İzmir'in Çernobil'i, 3 Aralık 2012 tarihli Radikal Gazetesi'nin manşetiydi. Serkan Ocak tarafından yapılan haberde; 1940'lı yıllardan 2010 yılına kadar çalışan kurşun fabrikasının atıkları içinde 2007 yılında Türkiye Atom Enerjisi Kurumu (TAEK) tarafından radyoaktivite tespit edildiği yazılıydı. Haberin ayrıntısında bu atıkların Türkiye'ye girişi yasak olan nükleer reaktörlerin kontrol çubuklarında bulunan Eu 152 atom izotopu olduğu, bundan yerel ve merkezi yönetimin haberdar olduğu da yer almaktaydı. Meğerse nükleer santralimiz olmadan, atıklarıyla yaşıyormuşuz da haberimiz yokmuş.

Ondan sonra neler oldu neler...

Şirket yetkilileri hakkında henüz atıkların radyoaktivite içerdiği ortaya çıkmadan açılan davada nükleer atıkların da tartışıldığı yargılama sonunda İzmir 3. Ağır Ceza Mahkemesi sonunda beraat kararı verdi.(1)

'Kaş yaparken göz çıkarmak' şeklinde başlatılan ayrıştırma projesi için İzmir Valiliği tarafından Çevresel Etki Değerlendirmesi (ÇED) gerekli değildir kararı verildiği ortaya çıktı. Açılan dava sonunda mahkeme "Radyoaktif kirleticiler özellikle insan, hayvan ve bitki sağlığına olumsuz etkiler yaparak çevreyi ve ekolojik dengeyi bozan, canlılarda genetik değişikliklere yol açan, insan ve diğer canlılara zarar veren maddeler olduğundan mutlaka ÇED yapılması gerektiği" gerekçesiyle iptal kararı verdi, Danıştay da gerekçeli biçimde bu kararı onadı.

Ama mahkeme kararını hiç kimse umursamadı, EGEÇEP'in ve mahallelilerin tüm uyarılarına ve şikayetlerine rağmen sahada zaman zaman ne olduğu bilinmeyen çalışmalar yapıldı.(2)

Şimdi; Çevre İl Müdürlüğü alandaki çalışmalara ilişkin tuttuğu tutanakları ve düzenlediği raporları İzmirlilerden gizliyor.

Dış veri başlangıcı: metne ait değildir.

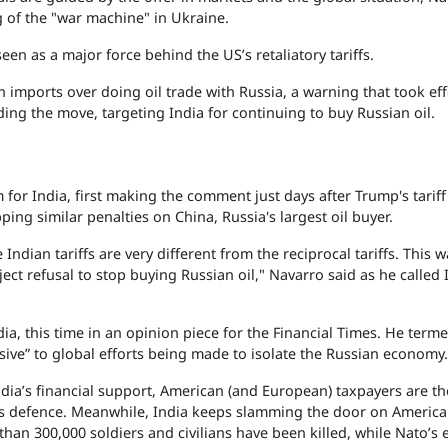
g of the "war machine" in Ukraine.
en as a major force behind the US’s retaliatory tariffs.
imports over doing oil trade with Russia, a warning that took eff
ng the move, targeting India for continuing to buy Russian oil.
 for India, first making the comment just days after Trump's tariff
ng similar penalties on China, Russia's largest oil buyer.
 Indian tariffs are very different from the reciprocal tariffs. This w
ject refusal to stop buying Russian oil," Navarro said as he called 
ia, this time in an opinion piece for the Financial Times. He term
osive” to global efforts being made to isolate the Russian economy.
dia’s financial support, American (and European) taxpayers are t
e’s defence. Meanwhile, India keeps slamming the door on Americ
than 300,000 soldiers and civilians have been killed, while Nato’s 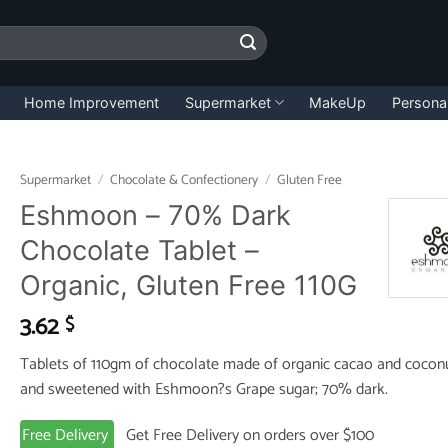
Home Improvement
Supermarket
MakeUp
Persona
Supermarket
/
Chocolate & Confectionery
/
Gluten Free
Eshmoon – 70% Dark
Chocolate Tablet –
Organic, Gluten Free 110G
3.62
$
Tablets of 110gm of chocolate made of organic cacao and coconu
and sweetened with Eshmoon?s Grape sugar; 70% dark.
Free Delivery
Get Free Delivery on orders over $100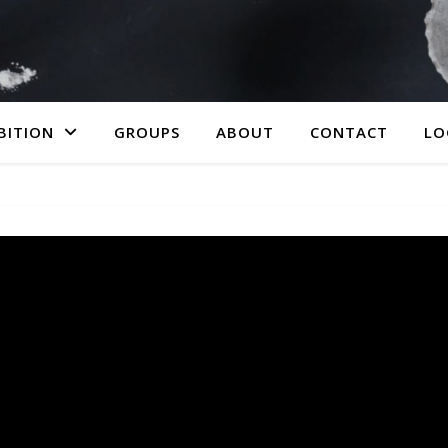
BITION
GROUPS
ABOUT
CONTACT
LO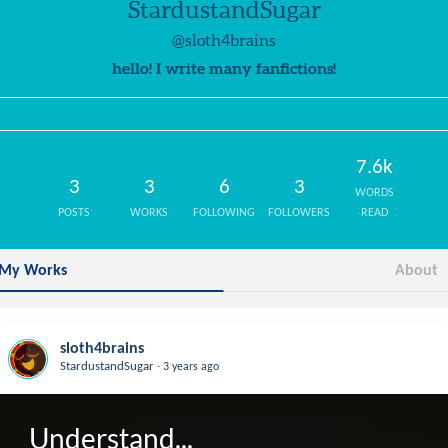
StardustandSugar
@sloth4brains
hello! I write many fanfictions!
7.6k
3
3
6
3
WORDS
POSTS
WORKS
FOLLOWING
FOLLOWERS
READ
My Works
About
sloth4brains
.
StardustandSugar
3 years ago
Understand...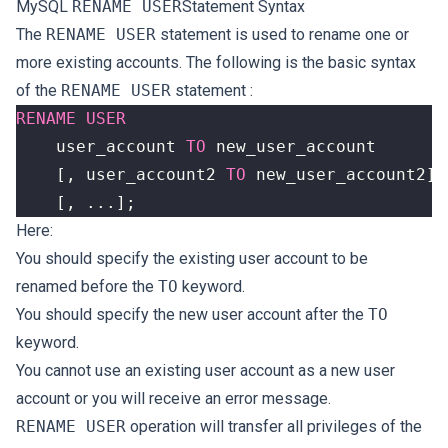
MySQL
RENAME USER
Statement Syntax
The
RENAME USER
statement is used to rename one or
more existing accounts. The following is the basic syntax
of the
RENAME USER
statement :
RENAME
USER
user_account
TO
new_user_account
[,
user_account2
TO
new_user_account2
]
[,
...];
Here:
You should specify the existing user account to be
renamed before the
TO
keyword.
You should specify the new user account after the
TO
keyword.
You cannot use an existing user account as a new user
account or you will receive an error message.
RENAME USER
operation will transfer all privileges of the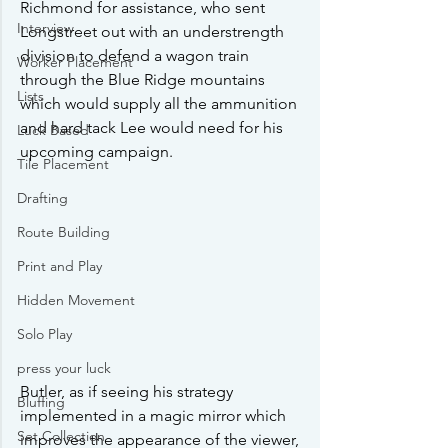
Richmond for assistance, who sent 
Interview
Longstreet out with an understrength 
division to defend a wagon train 
Worker Placement
through the Blue Ridge mountains 
Lists
which would supply all the ammunition 
and hard tack Lee would need for his 
Luck Based
upcoming campaign.  
Tile Placement
Drafting
Route Building
Print and Play
Hidden Movement
Solo Play
press your luck
Butler, as if seeing his strategy 
Bluffing
implemented in a magic mirror which 
Set Collection
improves the appearance of the viewer, 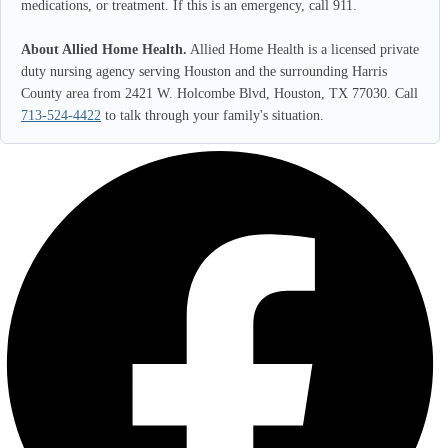
medications, or treatment. If this is an emergency, call 911.
About Allied Home Health.
Allied Home Health is a licensed private
duty nursing agency serving Houston and the surrounding Harris
County area from 2421 W. Holcombe Blvd, Houston, TX 77030. Call
713-524-4422
to talk through your family's situation.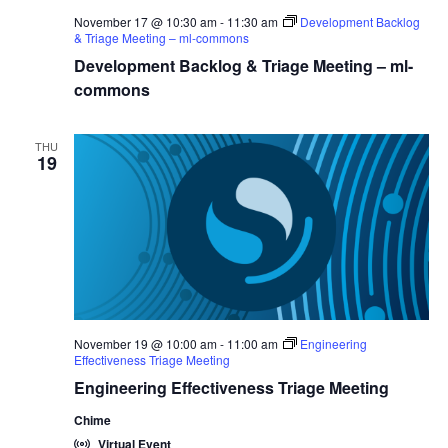
November 17 @ 10:30 am
-
11:30 am
Development Backlog
& Triage Meeting – ml-commons
Development Backlog & Triage Meeting – ml-
commons
THU
19
November 19 @ 10:00 am
-
11:00 am
Engineering
Effectiveness Triage Meeting
Engineering Effectiveness Triage Meeting
Chime
Virtual Event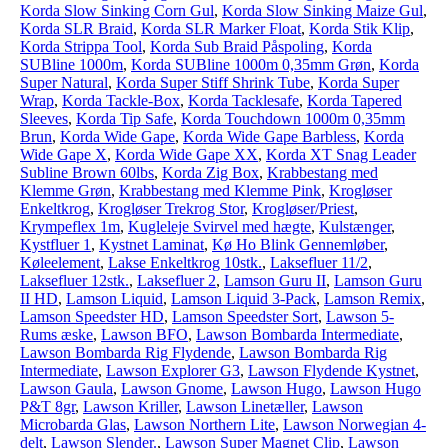
Korda Slow Sinking Corn Gul
,
Korda Slow Sinking Maize Gul
,
Korda SLR Braid
,
Korda SLR Marker Float
,
Korda Stik Klip
,
Korda Strippa Tool
,
Korda Sub Braid Påspoling
,
Korda
SUBline 1000m
,
Korda SUBline 1000m 0,35mm Grøn
,
Korda
Super Natural
,
Korda Super Stiff Shrink Tube
,
Korda Super
Wrap
,
Korda Tackle-Box
,
Korda Tacklesafe
,
Korda Tapered
Sleeves
,
Korda Tip Safe
,
Korda Touchdown 1000m 0,35mm
Brun
,
Korda Wide Gape
,
Korda Wide Gape Barbless
,
Korda
Wide Gape X
,
Korda Wide Gape XX
,
Korda XT Snag Leader
Subline Brown 60lbs
,
Korda Zig Box
,
Krabbestang med
Klemme Grøn
,
Krabbestang med Klemme Pink
,
Krogløser
Enkeltkrog
,
Krogløser Trekrog Stor
,
Krogløser/Priest
,
Krympeflex 1m
,
Kugleleje Svirvel med hægte
,
Kulstænger
,
Kystfluer 1
,
Kystnet Laminat
,
Kø Ho Blink Gennemløber
,
Køleelement
,
Lakse Enkeltkrog 10stk.
,
Laksefluer 11/2
,
Laksefluer 12stk.
,
Laksefluer 2
,
Lamson Guru II
,
Lamson Guru
II HD
,
Lamson Liquid
,
Lamson Liquid 3-Pack
,
Lamson Remix
,
Lamson Speedster HD
,
Lamson Speedster Sort
,
Lawson 5-
Rums æske
,
Lawson BFO
,
Lawson Bombarda Intermediate
,
Lawson Bombarda Rig Flydende
,
Lawson Bombarda Rig
Intermediate
,
Lawson Explorer G3
,
Lawson Flydende Kystnet
,
Lawson Gaula
,
Lawson Gnome
,
Lawson Hugo
,
Lawson Hugo
P&T 8gr
,
Lawson Kriller
,
Lawson Linetæller
,
Lawson
Microbarda Glas
,
Lawson Northern Lite
,
Lawson Norwegian 4-
delt
,
Lawson Slender.
,
Lawson Super Magnet Clip
,
Lawson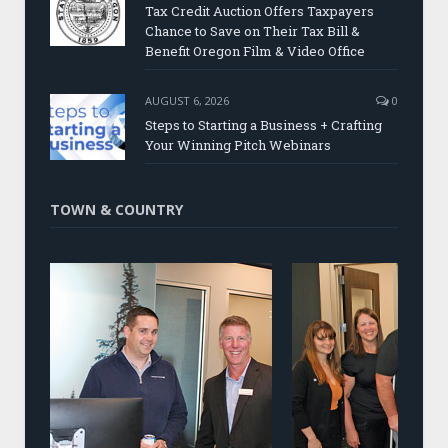
Tax Credit Auction Offers Taxpayers
Chance to Save on Their Tax Bill &
Benefit Oregon Film & Video Office
AUGUST 6, 2026
0
Steps to Starting a Business + Crafting
Your Winning Pitch Webinars
TOWN & COUNTRY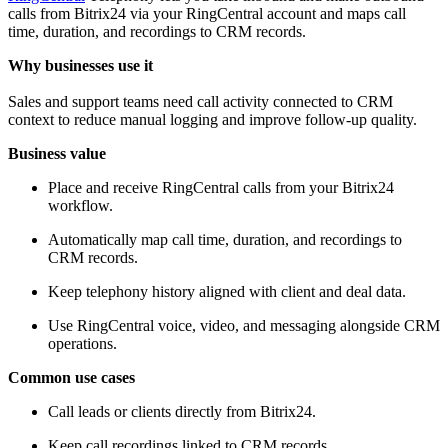
calls from Bitrix24 via your RingCentral account and maps call
time, duration, and recordings to CRM records.
Why businesses use it
Sales and support teams need call activity connected to CRM
context to reduce manual logging and improve follow-up quality.
Business value
Place and receive RingCentral calls from your Bitrix24
workflow.
Automatically map call time, duration, and recordings to
CRM records.
Keep telephony history aligned with client and deal data.
Use RingCentral voice, video, and messaging alongside CRM
operations.
Common use cases
Call leads or clients directly from Bitrix24.
Keep call recordings linked to CRM records.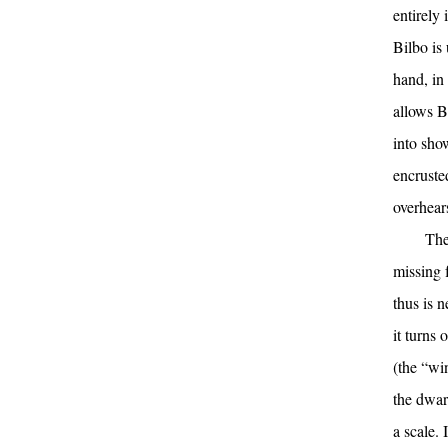
entirely
Bilbo is
hand, in 
allows B
into sho
encruste
overhear
The
missing 
thus is 
it turns
(the “wi
the dwar
a scale.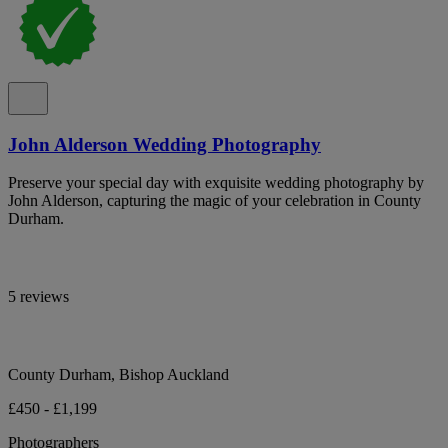
John Alderson Wedding Photography
Preserve your special day with exquisite wedding photography by
John Alderson, capturing the magic of your celebration in County
Durham.
5 reviews
County Durham, Bishop Auckland
£450 - £1,199
Photographers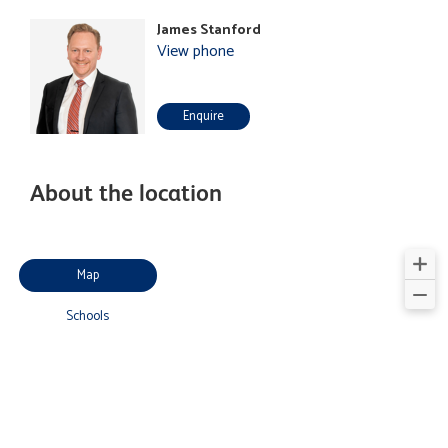
James Stanford
View phone
Enquire
About the location
Map
Schools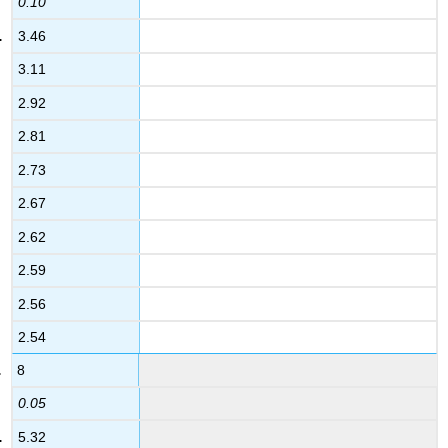
0.10
3.46
3.11
2.92
2.81
2.73
2.67
2.62
2.59
2.56
2.54
8
0.05
5.32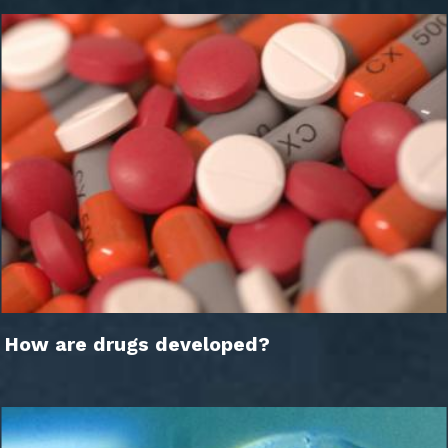
How are drugs developed?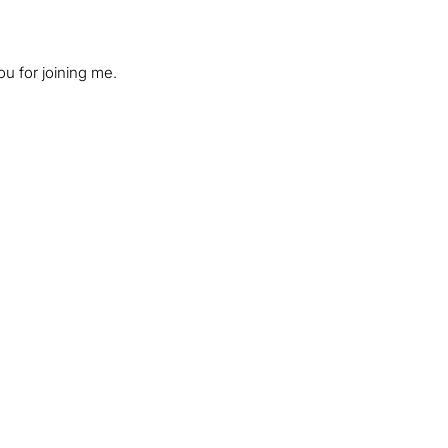
ou for joining me.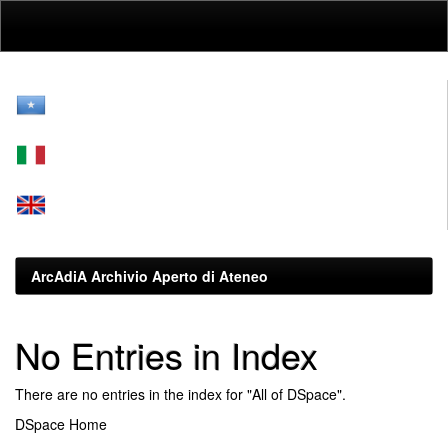
Skip
navigation
ArcAdiA Archivio Aperto di Ateneo
No Entries in Index
There are no entries in the index for "All of DSpace".
DSpace Home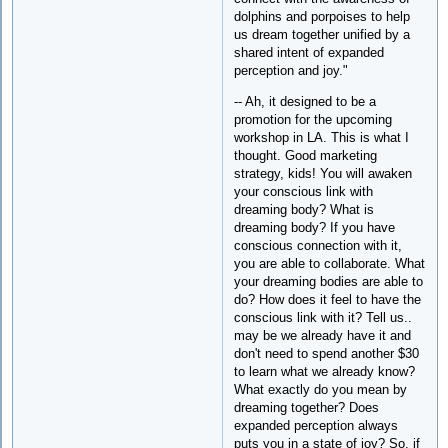
dolphins and porpoises to help
us dream together unified by a
shared intent of expanded
perception and joy."
-- Ah, it designed to be a
promotion for the upcoming
workshop in LA. This is what I
thought. Good marketing
strategy, kids! You will awaken
your conscious link with
dreaming body? What is
dreaming body? If you have
conscious connection with it,
you are able to collaborate. What
your dreaming bodies are able to
do? How does it feel to have the
conscious link with it? Tell us..
may be we already have it and
don't need to spend another $30
to learn what we already know?
What exactly do you mean by
dreaming together? Does
expanded perception always
puts you in a state of joy? So, if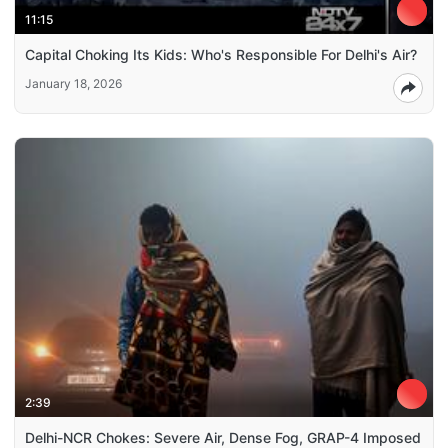
11:15
Capital Choking Its Kids: Who's Responsible For Delhi's Air?
January 18, 2026
2:39
Delhi-NCR Chokes: Severe Air, Dense Fog, GRAP-4 Imposed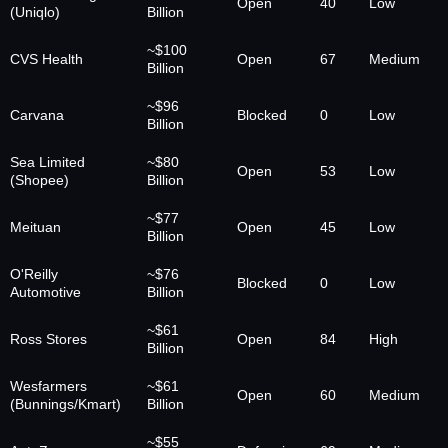
Open
40
Low
(Uniqlo)
Billion
~$100
CVS Health
Open
67
Medium
Billion
~$96
Carvana
Blocked
0
Low
Billion
Sea Limited
~$80
Open
53
Low
(Shopee)
Billion
~$77
Meituan
Open
45
Low
Billion
O'Reilly
~$76
Blocked
0
Low
Automotive
Billion
~$61
Ross Stores
Open
84
High
Billion
Wesfarmers
~$61
Open
60
Medium
(Bunnings/Kmart)
Billion
~$55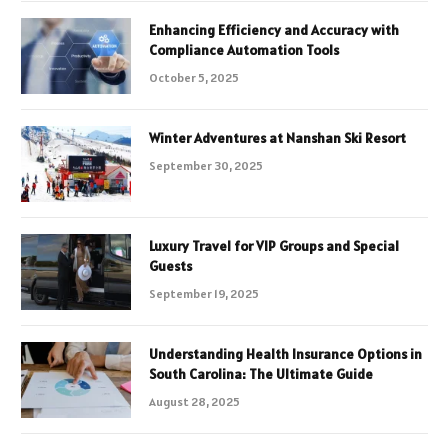
Enhancing Efficiency and Accuracy with
Compliance Automation Tools
October 5, 2025
Winter Adventures at Nanshan Ski Resort
September 30, 2025
Luxury Travel for VIP Groups and Special
Guests
September 19, 2025
Understanding Health Insurance Options in
South Carolina: The Ultimate Guide
August 28, 2025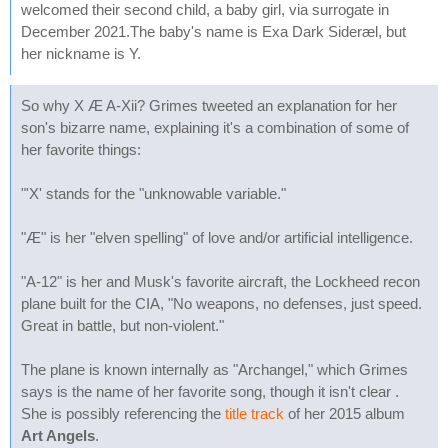
welcomed their second child, a baby girl, via surrogate in
December 2021.The baby's name is Exa Dark Sideræl, but
her nickname is Y.
So why X Æ A-Xii? Grimes tweeted an explanation for her
son's bizarre name, explaining it's a combination of some of
her favorite things:
"'X' stands for the "unknowable variable."
"Æ" is her "elven spelling" of love and/or artificial intelligence.
"A-12" is her and Musk's favorite aircraft, the Lockheed recon
plane built for the CIA, "No weapons, no defenses, just speed.
Great in battle, but non-violent."
The plane is known internally as "Archangel," which Grimes
says is the name of her favorite song, though it isn't clear .
She is possibly referencing the
title track
of her 2015 album
Art Angels
.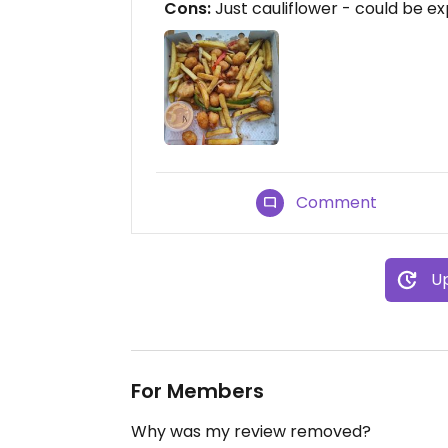
Cons:
Just cauliflower - could be e
Comment
Up
For Members
Why was my review removed?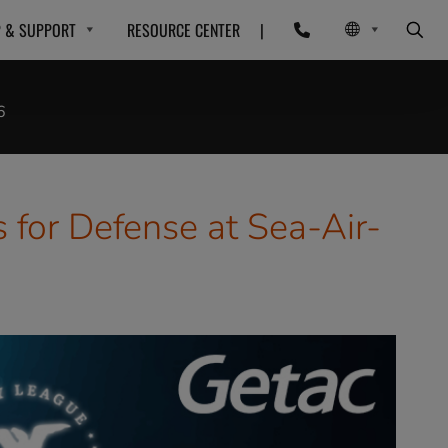
P & SUPPORT
RESOURCE CENTER
|
6
for Defense at Sea-Air-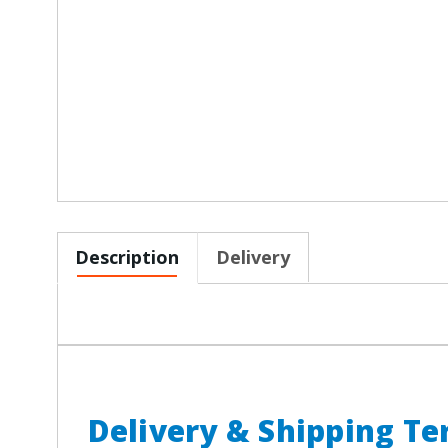
Description
Delivery
Delivery & Shipping T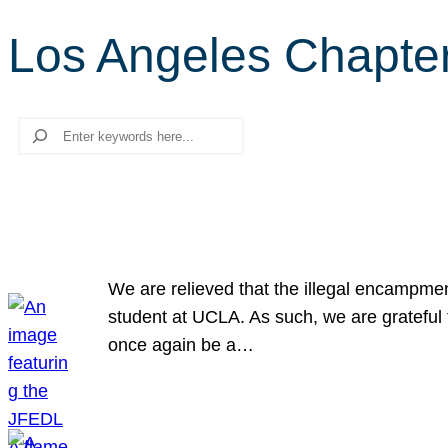
Los Angeles Chapte
Search
We are relieved that the illegal encampme
student at UCLA. As such, we are grateful 
once again be a…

TAEK de, "...benden istenen ayrıştırma ve temizlik danışmanlığının süresi 28.04.2015'te sona erdi, bundan sonra yapılanlardan benim haberim yok, benim denetimim de değil, yapılanlar İzmir Valiliği'nin koordinasyonunda yapılıyor, ne yapılıyorsa benden habersiz yapılıyor..." diyor.

Düşünebiliyor musunuz? Ülkede nükleer santral yokken, İzmir'in göbeğinde nereden geldiği, kimin getirdiği belli olmayan santral atığı var, başta sorumlu kurum olan TAEK, benden ücreti karşılığı danışmanlık hizmeti alınmıyor o yüzden benim yapacak bir şeyim yok diyor, İzmir Valiliği Çevre İl Müdürlüğü'nün ne yaptığı belli değil, yaptıklarını daha doğrusu yapmadıklarını halktan gizliyor, İzmir Büyükşehir Belediyesi de hiç üzerine alınmıyor, bu işte yok. Emrez Mahallesi'nde, Aydın Mahallesi'nde, burada çalışmalar yapılıyor, kuru havalarda tozdan boğuluyoruz, yağışlı havalarda için için yanan atıklardan çıkan kokudan duramıyoruz diye halk feryat ediyor.

Aydın Mahallesi'nden Ayşe hanım, Nazmiye hanım, Makbule hanım; "Biz insan değil miyiz, biz bu pisliğin içinde boğuluyoruz, hastalanıyoruz, ölüyoruz, bizi kimse niye düşünmüyor?" diye çığlık atıyorlar. Bu çığlığı İzmir'li yöneticiler duymuyorlar, en acısı İzmirliler de umursamıyor ve İzmir 'Çernobil' olmaya devam ediyor.